GOD DAMN IT! Now she could see all of that for what it was. Just crap, pure and simple. A delusion that she might have a normal life with a loving husband like everybody dreamed of, but almost nobody ever had. And here she was 34, dumped, and now also recently screwed – literally and figuratively – by some bozo in a bar who had looked like a tow truck driver. SHIT.

No wonder it felt like a year since she’d last seen Jeffery. Couldn’t he have just lied about loving her? Would that have killed him? Couldn’t he have just omitted that bit of information and gone on with his life and his obvious new relationship and let her go away blissfully ignorant? But no, he had to twist the knife as he slid it in. That way if she ever had the crazy idea that how she’d been living for the past few years wasn’t completely screwed up, she could go back to the day Jeffery left and replay his last words: I never loved you.

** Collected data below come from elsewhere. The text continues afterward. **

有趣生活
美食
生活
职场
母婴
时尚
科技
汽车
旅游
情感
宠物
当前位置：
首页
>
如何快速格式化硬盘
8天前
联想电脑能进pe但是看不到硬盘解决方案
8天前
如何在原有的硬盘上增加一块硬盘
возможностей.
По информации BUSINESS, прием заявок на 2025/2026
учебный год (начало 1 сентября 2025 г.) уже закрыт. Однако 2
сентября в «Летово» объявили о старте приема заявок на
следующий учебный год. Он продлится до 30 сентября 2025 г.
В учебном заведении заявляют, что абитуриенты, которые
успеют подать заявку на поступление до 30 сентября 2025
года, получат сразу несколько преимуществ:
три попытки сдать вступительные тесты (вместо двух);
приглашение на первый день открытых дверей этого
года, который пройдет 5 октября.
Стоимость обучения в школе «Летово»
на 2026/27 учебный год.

“Well, fuck him,” she said out loud. “Fuck him royally in the ass with a pitchfork.” She hadn’t ever really loved him either, had she? Hadn’t that been part of her self-deception? Hadn’t she just told herself she loved him because he’d said he loved her? She thought back to those months while they were dating. She had thought he was slightly attractive even with his too-thin appendages, and she had appreciated his good sense of humor. They had laughed a lot, at least in the beginning. And she’d thought that he was a decent and kind person. Well, until yesterday. But had she loved him? She sat down, closed her eyes, and thought hard. Yes, the truth was that she had thought she loved him.

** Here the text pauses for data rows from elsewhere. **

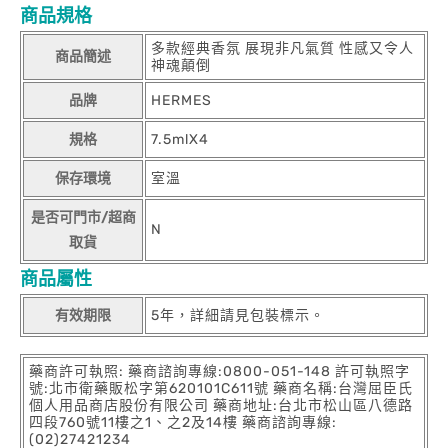
商品規格
多款經典香氛 展現非凡氣質 性感又令人
商品簡述
神魂顛倒
品牌
HERMES
規格
7.5mlX4
保存環境
室溫
是否可門市/超商
N
取貨
商品屬性
有效期限
5年，詳細請見包裝標示。
藥商許可執照: 藥商諮詢專線:0800-051-148 許可執照字
號:北市衛藥販松字第620101C611號 藥商名稱:台灣屈臣氏
個人用品商店股份有限公司 藥商地址:台北市松山區八德路
四段760號11樓之1、之2及14樓 藥商諮詢專線:
(02)27421234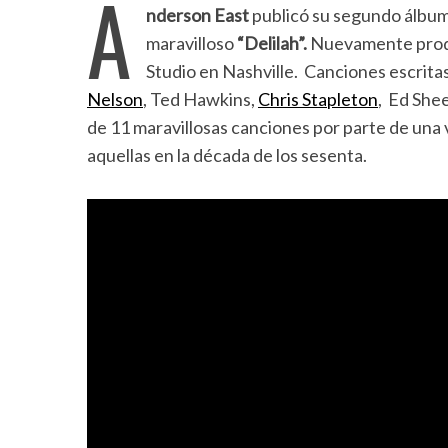
A
nderson East
publicó su segundo álbum
maravilloso
“Delilah”.
Nuevamente prod
Studio en Nashville. Canciones escrita
Nelson
, Ted Hawkins,
Chris Stapleton
, Ed She
de 11 maravillosas canciones por parte de una 
aquellas en la década de los sesenta.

She had thought it right up until yesterday when he informed her that what she thought was mutual was not and never had been.

And yet, she saw his eyes fill up with tears as he walked out. What was that? Sorrow? Or maybe relief? He’d finally had the courage to tell the truth.

She lay down on the couch and clicked on the television. A re-run of 48 Hours was on.

“How fucking fitting,” she said, then settled down to watch. She might as well start over now. Maybe she could pretend the last four years never even happened. At least for today.